A National Crime, Canada’s Residential School System – Dr. John Milloy – September 27, 2021

 

Virtual talk on Truth and Reconciliation

Fleming College respectfully acknowledges that we are situated on Michi Saagiig Anishinaabeg lands and territory. We offer our gratitude to the Michi Saagiig Anishnaabeg for their care of the territory on which Fleming College is located.  We are thankful to work, live and gather here, Miigwetch.

A National Crime, Canada’s residential School System – Dr. John Milloy

Dr. John Milloy, Royal Commission on Aboriginal Peoples (1991-1996), The Truth & Reconciliation Commission (2008-2015)

An acknowledged expert on Canada’s residential school system and as a member of the Royal Commission on Aboriginal Peoples (1991 – 1996) Dr. Milloy researched and produced a detailed report which provided a complete history of the residential school system. In 1999 it was published as a book, A National Crime: The Canadian Government and the Residential School System 1879 -1986.

During his tenure on the Truth and Reconciliation Commission, Prof. Milloy was responsible for all research, but became most associated with a project to document dead and missing children. “Although not part of the original mandate, I was asked to find the names and circumstances for every child who died or went missing in residential schools going back to 1879,” Prof. Milloy says. “That proved to be a great challenge, particularly determining where children were buried and marking their graveyards.”

Acclaimed Auther, Dr. Milloy’s A National Crime: The Canadian Government and the Residential School System, 1879 to 1986, examines the boarding schools where Indigenous children were sent beginning in the late nineteenth century. These schools were designed to separate Indigenous children from their own culture, teach them white ways, and ultimately assimilate them so that their own cultures would disappear. Conditions in the schools were often brutal: The teaching was poor, the buildings were declared unfit for human occupancy, disease was rampant, and thousands of these children died. Milloy describes the social, political, religious, and ideological factors that led to the institution of the schools and continued to allow them to exist.

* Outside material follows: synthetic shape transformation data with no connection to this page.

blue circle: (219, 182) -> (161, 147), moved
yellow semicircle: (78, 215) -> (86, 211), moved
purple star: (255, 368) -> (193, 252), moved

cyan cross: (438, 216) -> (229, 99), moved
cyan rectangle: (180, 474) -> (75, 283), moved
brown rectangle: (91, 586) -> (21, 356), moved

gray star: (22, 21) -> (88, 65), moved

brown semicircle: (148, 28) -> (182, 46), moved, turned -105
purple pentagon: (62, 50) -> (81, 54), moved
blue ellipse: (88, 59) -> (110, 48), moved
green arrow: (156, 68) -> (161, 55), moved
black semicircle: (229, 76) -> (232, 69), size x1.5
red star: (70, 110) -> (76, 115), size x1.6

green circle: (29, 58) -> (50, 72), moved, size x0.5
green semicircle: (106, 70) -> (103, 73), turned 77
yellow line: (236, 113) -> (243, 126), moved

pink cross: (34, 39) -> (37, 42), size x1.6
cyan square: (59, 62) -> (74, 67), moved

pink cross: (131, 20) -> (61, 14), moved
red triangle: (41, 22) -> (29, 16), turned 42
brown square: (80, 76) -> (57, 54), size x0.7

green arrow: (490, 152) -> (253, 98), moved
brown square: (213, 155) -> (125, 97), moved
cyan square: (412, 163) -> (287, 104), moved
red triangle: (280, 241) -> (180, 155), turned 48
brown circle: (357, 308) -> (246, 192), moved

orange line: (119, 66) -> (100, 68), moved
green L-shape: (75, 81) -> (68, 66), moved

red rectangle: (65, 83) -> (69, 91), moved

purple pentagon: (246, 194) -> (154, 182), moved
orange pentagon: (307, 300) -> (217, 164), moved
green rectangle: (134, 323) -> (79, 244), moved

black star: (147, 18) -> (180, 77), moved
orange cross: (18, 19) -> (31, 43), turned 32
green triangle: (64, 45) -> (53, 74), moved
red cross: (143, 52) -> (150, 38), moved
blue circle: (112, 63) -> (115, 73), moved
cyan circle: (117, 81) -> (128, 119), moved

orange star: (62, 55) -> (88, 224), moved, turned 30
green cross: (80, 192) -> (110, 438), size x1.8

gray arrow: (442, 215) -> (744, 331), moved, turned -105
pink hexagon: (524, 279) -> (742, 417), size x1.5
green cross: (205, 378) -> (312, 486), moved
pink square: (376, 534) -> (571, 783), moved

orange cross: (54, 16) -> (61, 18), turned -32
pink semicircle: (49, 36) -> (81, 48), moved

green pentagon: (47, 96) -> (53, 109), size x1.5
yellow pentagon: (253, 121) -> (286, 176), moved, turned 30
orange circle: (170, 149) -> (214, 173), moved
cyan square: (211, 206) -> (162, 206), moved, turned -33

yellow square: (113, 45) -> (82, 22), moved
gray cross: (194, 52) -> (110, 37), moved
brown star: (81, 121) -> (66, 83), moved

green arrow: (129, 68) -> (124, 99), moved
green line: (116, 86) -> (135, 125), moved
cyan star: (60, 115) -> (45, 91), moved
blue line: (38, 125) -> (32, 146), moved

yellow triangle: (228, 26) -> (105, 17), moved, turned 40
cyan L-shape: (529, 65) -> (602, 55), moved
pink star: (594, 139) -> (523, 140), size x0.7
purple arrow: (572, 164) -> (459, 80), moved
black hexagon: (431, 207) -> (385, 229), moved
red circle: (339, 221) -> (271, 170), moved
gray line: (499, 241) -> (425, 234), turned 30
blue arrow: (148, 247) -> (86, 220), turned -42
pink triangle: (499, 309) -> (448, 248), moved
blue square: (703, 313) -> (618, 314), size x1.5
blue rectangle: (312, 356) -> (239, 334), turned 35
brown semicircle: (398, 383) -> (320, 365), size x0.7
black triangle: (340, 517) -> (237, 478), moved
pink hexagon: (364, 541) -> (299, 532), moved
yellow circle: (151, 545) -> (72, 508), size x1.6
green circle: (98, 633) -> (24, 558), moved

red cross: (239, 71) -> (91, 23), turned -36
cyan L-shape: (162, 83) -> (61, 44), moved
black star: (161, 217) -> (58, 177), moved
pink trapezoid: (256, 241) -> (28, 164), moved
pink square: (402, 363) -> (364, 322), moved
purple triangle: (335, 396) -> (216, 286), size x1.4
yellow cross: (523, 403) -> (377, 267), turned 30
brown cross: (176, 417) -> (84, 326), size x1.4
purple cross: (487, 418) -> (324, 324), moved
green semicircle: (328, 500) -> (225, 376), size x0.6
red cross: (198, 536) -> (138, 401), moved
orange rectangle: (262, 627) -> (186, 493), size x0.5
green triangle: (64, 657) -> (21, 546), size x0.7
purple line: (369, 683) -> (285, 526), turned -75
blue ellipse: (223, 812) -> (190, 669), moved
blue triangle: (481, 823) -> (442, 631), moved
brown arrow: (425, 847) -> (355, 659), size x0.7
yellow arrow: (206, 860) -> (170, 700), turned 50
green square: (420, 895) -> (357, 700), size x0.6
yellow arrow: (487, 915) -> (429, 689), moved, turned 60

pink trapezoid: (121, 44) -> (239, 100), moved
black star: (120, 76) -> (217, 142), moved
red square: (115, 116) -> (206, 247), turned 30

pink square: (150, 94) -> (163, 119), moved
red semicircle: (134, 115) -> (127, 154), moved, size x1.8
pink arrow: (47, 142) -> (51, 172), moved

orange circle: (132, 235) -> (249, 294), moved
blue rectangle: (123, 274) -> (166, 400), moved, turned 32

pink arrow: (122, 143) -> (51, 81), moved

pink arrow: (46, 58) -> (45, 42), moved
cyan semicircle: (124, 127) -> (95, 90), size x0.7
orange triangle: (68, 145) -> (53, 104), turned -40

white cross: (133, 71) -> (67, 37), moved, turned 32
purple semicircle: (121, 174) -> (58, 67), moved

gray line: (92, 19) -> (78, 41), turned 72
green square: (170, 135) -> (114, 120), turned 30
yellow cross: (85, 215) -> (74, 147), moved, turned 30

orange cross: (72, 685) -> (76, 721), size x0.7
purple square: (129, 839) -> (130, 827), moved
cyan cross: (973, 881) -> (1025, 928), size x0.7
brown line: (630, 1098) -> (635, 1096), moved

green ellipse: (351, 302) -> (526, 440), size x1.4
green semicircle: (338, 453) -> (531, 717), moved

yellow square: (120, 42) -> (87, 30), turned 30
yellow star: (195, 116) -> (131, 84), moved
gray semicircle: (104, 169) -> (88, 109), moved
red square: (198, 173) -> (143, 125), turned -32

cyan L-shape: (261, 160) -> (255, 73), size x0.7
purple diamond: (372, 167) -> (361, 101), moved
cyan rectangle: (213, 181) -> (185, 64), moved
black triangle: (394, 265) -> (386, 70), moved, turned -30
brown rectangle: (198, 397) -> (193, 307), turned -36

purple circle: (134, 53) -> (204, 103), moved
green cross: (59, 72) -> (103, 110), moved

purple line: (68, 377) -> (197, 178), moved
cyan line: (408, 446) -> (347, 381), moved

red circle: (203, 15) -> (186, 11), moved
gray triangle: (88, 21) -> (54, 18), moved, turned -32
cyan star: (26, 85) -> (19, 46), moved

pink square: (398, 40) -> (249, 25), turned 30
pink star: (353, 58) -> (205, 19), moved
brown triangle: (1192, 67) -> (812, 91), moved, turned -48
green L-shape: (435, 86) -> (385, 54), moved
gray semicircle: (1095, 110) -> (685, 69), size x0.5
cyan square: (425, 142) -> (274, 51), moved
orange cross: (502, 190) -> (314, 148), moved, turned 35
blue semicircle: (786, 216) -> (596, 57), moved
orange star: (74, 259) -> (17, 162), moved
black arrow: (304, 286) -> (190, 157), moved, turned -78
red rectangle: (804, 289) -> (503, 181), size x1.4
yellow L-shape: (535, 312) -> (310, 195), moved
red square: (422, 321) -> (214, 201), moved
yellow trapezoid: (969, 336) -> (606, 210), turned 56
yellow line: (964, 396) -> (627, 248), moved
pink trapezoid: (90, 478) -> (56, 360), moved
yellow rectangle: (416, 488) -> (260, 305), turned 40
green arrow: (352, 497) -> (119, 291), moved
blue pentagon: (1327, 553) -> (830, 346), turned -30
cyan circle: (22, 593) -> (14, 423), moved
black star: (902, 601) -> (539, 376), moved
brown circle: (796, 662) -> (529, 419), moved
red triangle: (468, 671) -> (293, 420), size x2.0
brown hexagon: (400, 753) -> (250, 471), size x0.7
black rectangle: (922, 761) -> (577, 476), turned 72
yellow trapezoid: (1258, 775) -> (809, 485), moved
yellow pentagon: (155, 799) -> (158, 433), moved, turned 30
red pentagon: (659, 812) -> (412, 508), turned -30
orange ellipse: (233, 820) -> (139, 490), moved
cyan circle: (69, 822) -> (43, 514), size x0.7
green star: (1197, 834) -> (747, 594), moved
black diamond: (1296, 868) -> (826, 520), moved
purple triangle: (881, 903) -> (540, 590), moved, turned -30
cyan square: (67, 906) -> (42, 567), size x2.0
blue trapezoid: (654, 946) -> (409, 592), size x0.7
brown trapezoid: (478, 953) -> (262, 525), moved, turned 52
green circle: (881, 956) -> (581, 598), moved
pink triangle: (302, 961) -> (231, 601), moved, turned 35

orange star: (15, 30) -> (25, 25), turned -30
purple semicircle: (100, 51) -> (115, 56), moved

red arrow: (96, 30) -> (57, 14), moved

The Plains Cree: Trade, Diplomacy and War, 1790 to 1870, Dr. Milloy provides a detailed account of the military and trade history of the Cree people during the era of North American expansionism. Dr. Milloy draws his account from the journals and memoirs of fur traders, missionaries, and Cree writers.

· Symons Award for Excellence in Teaching (1985-86)

Students, faculty and staff were persuasive in their numerous Symons Award for Excellence in Teaching nomination letters for Prof. Milloy. He received the award, Trent’s most prestigious teaching honour, in 1986.

Dr. Milloy was educated at St. Patrick’s College in Ottawa and received an M.A. in history from Carleton University and a Ph.D. in Imperial Commonwealth History from Oxford University. In 1981 John S. Milloy was appointed as a professor in the Native Studies department of Trent University in Peterborough, Ontario, Canada. He taught courses in the history, politics, and culture of the native people of Canada.

Currently, John Milloy is a professor emeritus in the departments of Indigenous Studies and History of Trent University.

Prof. Milloy sees the work of the Truth & Reconciliation Commission as an important Canadian story.

“It’s the first stop sign that tells us the relationship between Aboriginals and Canada has not been good. It is our responsibility as Canadians to recognize that and to start on some process of reconciliation.”